# AIM OF THE TASK:
Transcribe all records below exactly, without images.

[Start of section]

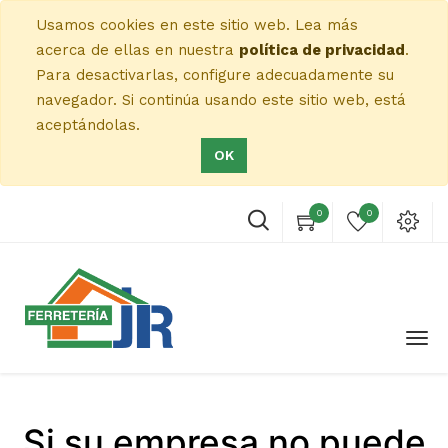
Usamos cookies en este sitio web. Lea más
acerca de ellas en nuestra
política de privacidad
.
Para desactivarlas, configure adecuadamente su
navegador. Si continúa usando este sitio web, está
aceptándolas.
OK
0
0
Si su empresa no puede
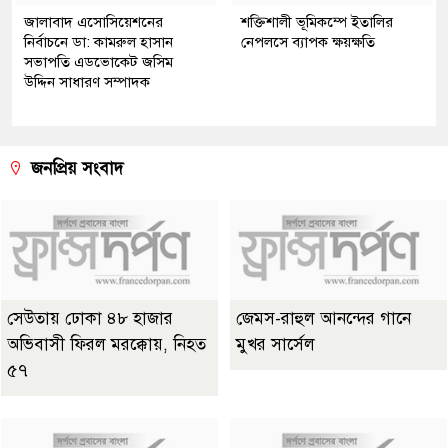
জালাবাদ এসোসিয়েশনের
শক্তিশালী ভূমিকম্পে ইতালির
নির্বাচনে ডা: কামরুল হাসান
নেপলসে ব্যাপক ক্ষয়ক্ষতি
সভাপতি এডভোকেট জসিম
উদ্দিন সাধারণ সম্পাদক
জনপ্রিয় সংবাদ
সেউতায় ঢোকা ৪৮ হাজার
জেমস-রাহুল আনন্দের গানে
অভিবাসী ফিরল মরক্কোয়, নিহত
মুখর সার্সেল
৫৭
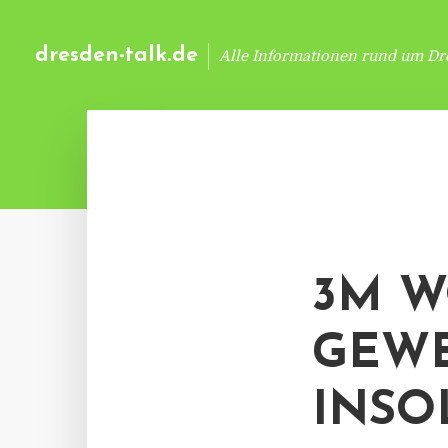
dresden-talk.de
Alle Informationen rund um Dr
3M W
GEWE
INSO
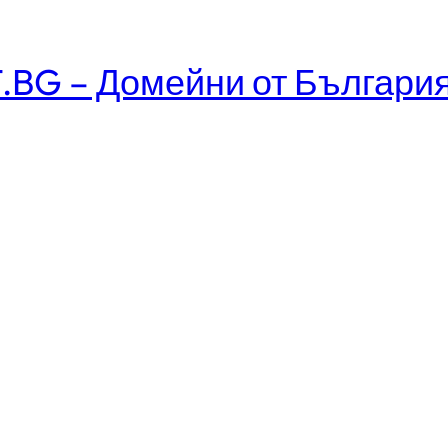
.BG – Домейни от Българи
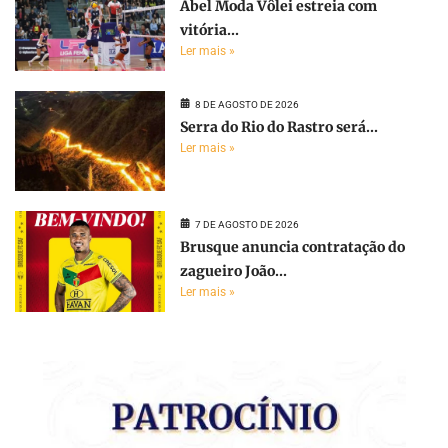
Abel Moda Vôlei estreia com
vitória...
Ler mais »
8 DE AGOSTO DE 2026
Serra do Rio do Rastro será...
Ler mais »
7 DE AGOSTO DE 2026
Brusque anuncia contratação do
zagueiro João...
Ler mais »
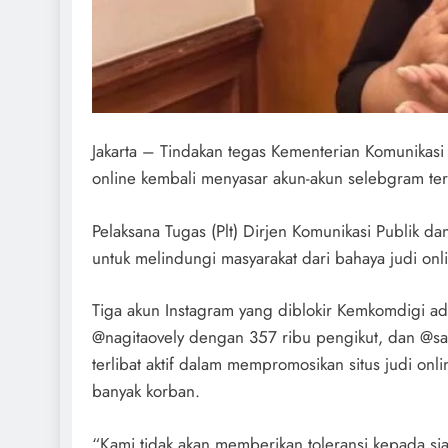
Jakarta – Tindakan tegas Kementerian Komunikas
online kembali menyasar akun-akun selebgram terke
Pelaksana Tugas (Plt) Dirjen Komunikasi Publik d
untuk melindungi masyarakat dari bahaya judi onl
Tiga akun Instagram yang diblokir Kemkomdigi a
@nagitaovely dengan 357 ribu pengikut, dan @sa
terlibat aktif dalam mempromosikan situs judi on
banyak korban.
“Kami tidak akan memberikan toleransi kepada si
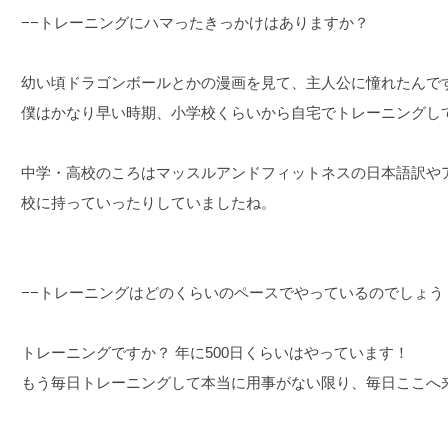
−−トレーニングにハマったきっかけはありますか？
幼い頃ドラゴンボールとかの漫画を見て、主人公に憧れたんで
僕はかなり早い時期、小学校くらいから自宅でトレーニングし
中学・高校のころはマッスルアンドフィットネスの日本語訳や
校に持っていったりしていましたね。
−−トレーニングはどのくらいのペースでやっているのでしょう
トレーニングですか？ 年に500日くらいはやっています！
もう毎日トレーニングして本当に用事がない限り、毎日ここへ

[End of section]

# EXPECTED ANSWER:
Usamos cookies en este sitio web. Lea más
acerca de ellas en nuestra
política de privacidad
.
Para desactivarlas, configure adecuadamente su
navegador. Si continúa usando este sitio web, está
aceptándolas.
OK
0
0
Si su empresa no puede
জালাবাদ এসোসিয়েশনের
শক্তিশালী ভূমিকম্পে ইতালির
নির্বাচনে ডা: কামরুল হাসান
নেপলসে ব্যাপক ক্ষয়ক্ষতি
সভাপতি এডভোকেট জসিম
উদ্দিন সাধারণ সম্পাদক
জনপ্রিয় সংবাদ
সেউতায় ঢোকা ৪৮ হাজার
জেমস-রাহুল আনন্দের গানে
অভিবাসী ফিরল মরক্কোয়, নিহত
মুখর সার্সেল
৫৭
dresden-talk.de
Alle Informationen rund um Dr
3M W
GEWE
INSO
.BG – Домейни от Българи
Abel Moda Vôlei estreia com
vitória...
Ler mais »
8 DE AGOSTO DE 2026
Serra do Rio do Rastro será...
Ler mais »
7 DE AGOSTO DE 2026
Brusque anuncia contratação do
zagueiro João...
Ler mais »
Jakarta – Tindakan tegas Kementerian Komunikas
online kembali menyasar akun-akun selebgram terke
Pelaksana Tugas (Plt) Dirjen Komunikasi Publik d
untuk melindungi masyarakat dari bahaya judi onl
Tiga akun Instagram yang diblokir Kemkomdigi a
@nagitaovely dengan 357 ribu pengikut, dan @sa
terlibat aktif dalam mempromosikan situs judi on
banyak korban.
“Kami tidak akan memberikan toleransi kepada si
−−トレーニングにハマったきっかけはありますか？
幼い頃ドラゴンボールとかの漫画を見て、主人公に憧れたんで
僕はかなり早い時期、小学校くらいから自宅でトレーニングし
中学・高校のころはマッスルアンドフィットネスの日本語訳や
校に持っていったりしていましたね。
−−トレーニングはどのくらいのペースでやっているのでしょう
トレーニングですか？ 年に500日くらいはやっています！
もう毎日トレーニングして本当に用事がない限り、毎日ここへ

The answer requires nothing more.